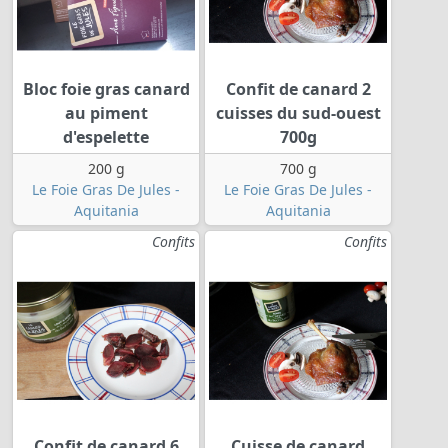
Bloc foie gras canard
Confit de canard 2
au piment
cuisses du sud-ouest
d'espelette
700g
200 g
700 g
Le Foie Gras De Jules -
Le Foie Gras De Jules -
Aquitania
Aquitania
Confits
Confits
Confit de canard 6
Cuisse de canard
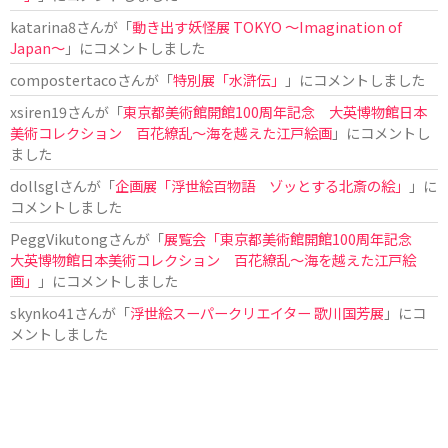
katarina8
さんが「
動き出す妖怪展 TOKYO 〜Imagination of
Japan〜
」にコメントしました
compostertaco
さんが「
特別展「水滸伝」
」にコメントしました
xsiren19
さんが「
東京都美術館開館100周年記念 大英博物館日本
美術コレクション 百花繚乱～海を越えた江戸絵画
」にコメントし
ました
dollsgl
さんが「
企画展「浮世絵百物語 ゾッとする北斎の絵」
」に
コメントしました
PeggVikutong
さんが「
展覧会「東京都美術館開館100周年記念
大英博物館日本美術コレクション 百花繚乱〜海を越えた江戸絵
画」
」にコメントしました
skynko41
さんが「
浮世絵スーパークリエイター 歌川国芳展
」にコ
メントしました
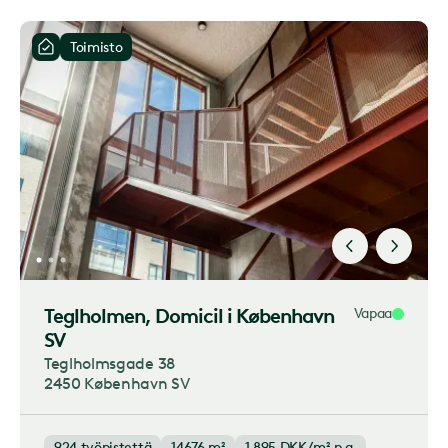
Toimisto
Teglholmen
, Domicil i København
Vapaa
SV
Teglholmsgade 38
2450 København SV
924
työpistettä
14676 m²
1 895
DKK/m² p.a.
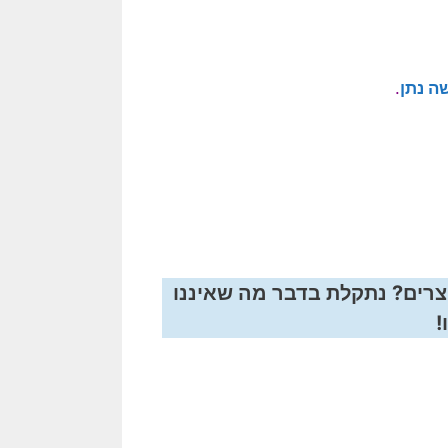
ה נתן
.
צרים? נתקלת בדבר מה שאיננו
!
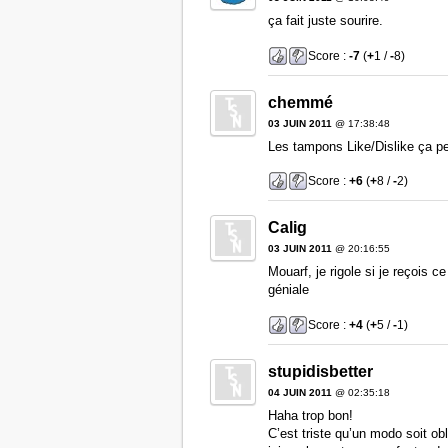
ça fait juste sourire.
Score :
-7
(
+
1 /
-
8)
chemmé
03 JUIN 2011
@ 17:38:48
Les tampons Like/Dislike ça pe
Score :
+6
(
+
8 /
-
2)
Calig
03 JUIN 2011
@ 20:16:55
Mouarf, je rigole si je reçois 
géniale
Score :
+4
(
+
5 /
-
1)
stupidisbetter
04 JUIN 2011
@ 02:35:18
Haha trop bon!
C’est triste qu’un modo soit obl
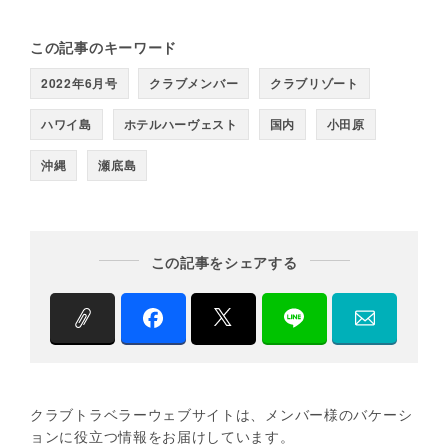
この記事のキーワード
2022年6月号
クラブメンバー
クラブリゾート
ハワイ島
ホテルハーヴェスト
国内
小田原
沖縄
瀬底島
この記事をシェアする
クラブトラベラーウェブサイトは、メンバー様のバケーシ
ョンに役立つ情報をお届けしています。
^^^^^^^^^^^^^^^^
> WORK TO COMPLETE
Reproduce every record above exactly, omitting the pictures.

> TASK RESPONSE
Bloc foie gras canard
Confit de canard 2
au piment
cuisses du sud-ouest
d'espelette
700g
200 g
700 g
Le Foie Gras De Jules -
Le Foie Gras De Jules -
Aquitania
Aquitania
Confits
Confits
Confit de canard 6
Cuisse de canard
katarina8
さんが「
動き出す妖怪展 TOKYO 〜Imagination of
Japan〜
」にコメントしました
compostertaco
さんが「
特別展「水滸伝」
」にコメントしました
xsiren19
さんが「
東京都美術館開館100周年記念 大英博物館日本
美術コレクション 百花繚乱～海を越えた江戸絵画
」にコメントし
ました
dollsgl
さんが「
企画展「浮世絵百物語 ゾッとする北斎の絵」
」に
コメントしました
PeggVikutong
さんが「
展覧会「東京都美術館開館100周年記念
大英博物館日本美術コレクション 百花繚乱〜海を越えた江戸絵
画」
」にコメントしました
skynko41
さんが「
浮世絵スーパークリエイター 歌川国芳展
」にコ
メントしました
Toimisto
Teglholmen
, Domicil i København
Vapaa
SV
Teglholmsgade 38
2450 København SV
924
työpistettä
14676 m²
1 895
DKK/m² p.a.
ה נתן
.
צרים? נתקלת בדבר מה שאיננו
!
ça fait juste sourire.
Score :
-7
(
+
1 /
-
8)
chemmé
03 JUIN 2011
@ 17:38:48
Les tampons Like/Dislike ça pe
Score :
+6
(
+
8 /
-
2)
Calig
03 JUIN 2011
@ 20:16:55
Mouarf, je rigole si je reçois 
géniale
Score :
+4
(
+
5 /
-
1)
stupidisbetter
04 JUIN 2011
@ 02:35:18
Haha trop bon!
C’est triste qu’un modo soit obl
この記事のキーワード
2022年6月号
クラブメンバー
クラブリゾート
ハワイ島
ホテルハーヴェスト
国内
小田原
沖縄
瀬底島
この記事をシェアする
クラブトラベラーウェブサイトは、メンバー様のバケーシ
ョンに役立つ情報をお届けしています。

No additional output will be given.